While, how representative such views truly were is anyone's guess, I fear, with the City precedent in mind, that they may at least have served as a weathervane broadly indicating the direction of fan sentiment. But to me, and I'm sure many others, such a prospect would be nothing short of nightmarish. Indeed, my initial reaction to the news was to imagine Ed Woodward gleefully announcing Lockheed Martin as Utd's official arms supplier, while showcasing a fleet of Apache helicopters specifically modified to patrol the skies for planes flying banners. Although, this is plainly a leap of the imagination, nevertheless we should be forewarned that if the encroachment of politics into football is allowed to continue unfettered what really is there to stop us from entering the dystopia of a brave new world?

Liverpool, in being the antithesis to City, provide an antidote to this Huxleyan virus; even if it is for no other reason than they are a football club whose primary focus remains football. Sure, you have to overlook the cloying reverence with which the marketing men portray the club as something approaching a religion. And sure, the fact that Shankly-ite socialism has given way to baseball style capitalism has tarnished the mythology of collectivism somewhat. But still, Liverpool remain the club that, post Hillsborough, stood against the serried ranks of the establishment to support their fans' fight for justice, and for that they are special.

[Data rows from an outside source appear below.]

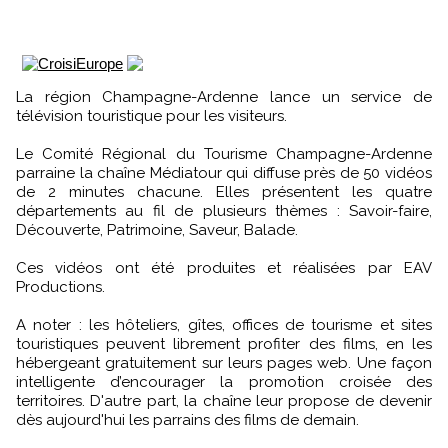
La région Champagne-Ardenne lance un service de
télévision touristique pour les visiteurs.
Le Comité Régional du Tourisme Champagne-Ardenne
parraine la chaîne Médiatour qui diffuse près de 50 vidéos
de 2 minutes chacune. Elles présentent les quatre
départements au fil de plusieurs thèmes : Savoir-faire,
Découverte, Patrimoine, Saveur, Balade.
Ces vidéos ont été produites et réalisées par EAV
Productions.
A noter : les hôteliers, gîtes, offices de tourisme et sites
touristiques peuvent librement profiter des films, en les
hébergeant gratuitement sur leurs pages web. Une façon
intelligente d’encourager la promotion croisée des
territoires. D'autre part, la chaîne leur propose de devenir
dès aujourd'hui les parrains des films de demain.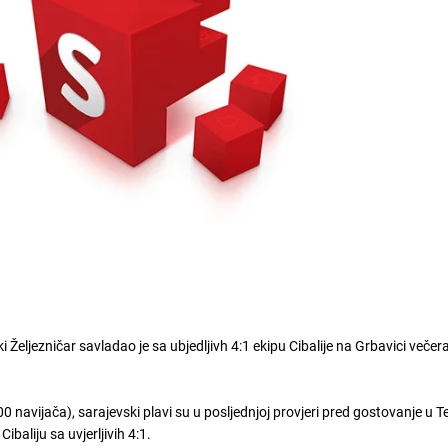
 Željezničar savladao je sa ubjedljivh 4:1 ekipu Cibalije na Grbavici večer
navijača), sarajevski plavi su u posljednjoj provjeri pred gostovanje u Te
baliju sa uvjerljivih 4:1.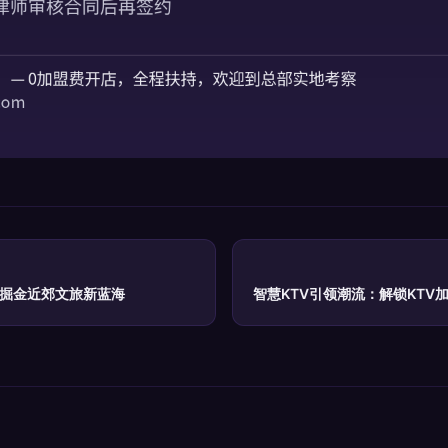
：掘金近郊文旅新蓝海
智慧KTV引领潮流：解锁KTV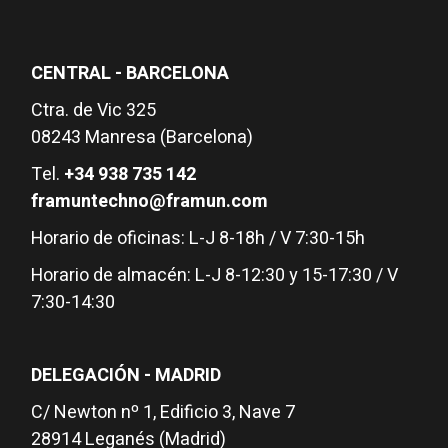
CENTRAL - BARCELONA
Ctra. de Vic 325
08243 Manresa (Barcelona)
Tel.
+34 938 735 142
framuntechno@framun.com
Horario de oficinas: L-J 8-18h / V 7:30-15h
Horario de almacén: L-J 8-12:30 y 15-17:30 / V
7:30-14:30
DELEGACIÓN - MADRID
C/ Newton nº 1, Edificio 3, Nave 7
28914 Leganés (Madrid)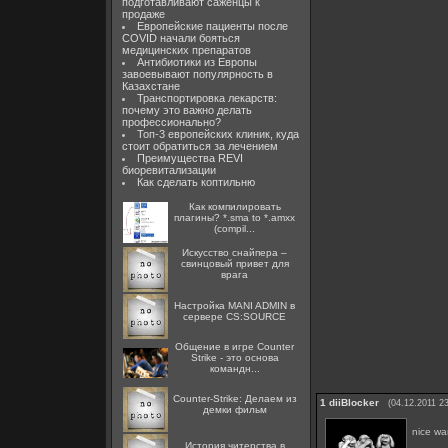
подготавливают саженцы к
продаже
Европейские пациенты после
COVID начали бояться
медицинских препаратов
Антибиотики из Европы
завоевывают популярность в
Казахстане
Транспортировка лекарств:
почему это важно делать
профессионально?
Топ-3 европейских клиник, куда
стоит обратиться за лечением
Преимущества REVI
биоревитализации
Как сделать коптильню
Как компилировать
плагины? *.sma to *.amxx
(compil...
Искусство снайпера –
свинцовый привет для
врага
Настройка MANI ADMIN в
сервере CS:SOURCE
Общение в игре Counter
Strike - это основа
командн...
Counter-Strike: Делаем из
1
diiBlocker
(04.12.2011 23
демки фильм
nice w
История читерства в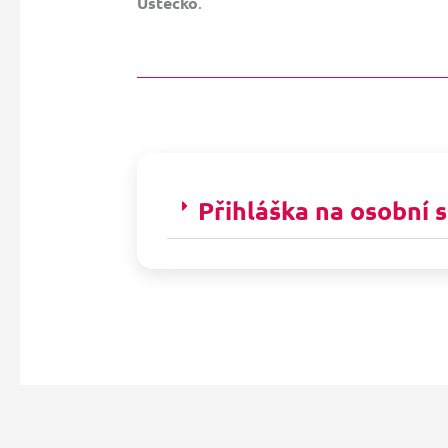
Ústecko
.
Přihláška na osobní 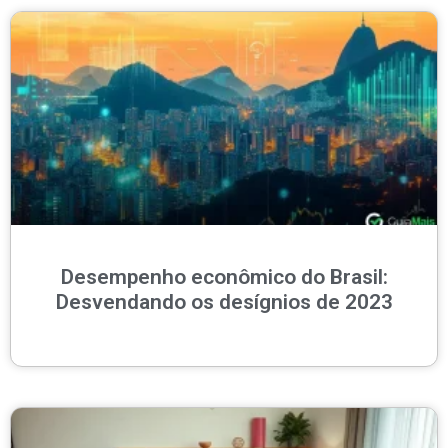
Desempenho econômico do Brasil:
Desvendando os desígnios de 2023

Indeed, such solidarity matches my ideal of football as a sacred symbiosis between fans and club. Granted, holding such a quixotic viewpoint may leave me open to the accusation of surrendering to naive sentimentalism, but then are personal ideals supposed to be realistic? Either way, does anyone really think that, on a purely human level, Man City as an institution give two hoots about their fanbase?

Though City are roundly touted as the archetype of what a modern club should be, I believe theirs to be a model that reduces some of the most loyal fans in England to, at best, seat filling revenue raisers or, at worst, inadvertent apologists for an unsavoury regime. Admittedly, in terms of the seat filling charge, few clubs are exactly paragons of virtue, but City's debasement of the fan/club relationship goes way beyond in terms of its perniciousness, and in my view forfeits the sanctity of football's most fundamental bond. I hope that Liverpool win the league to demonstrate that the City model is not unassailable, that there is an alternative, which can deliver success without being solely defined by it.

Of course, that being said, I still hope that Kloop perseveres with his strategy of self-sabotage in the Champions League since this olive branch doesn't reach as far as hoping they secure a 6th European Cup.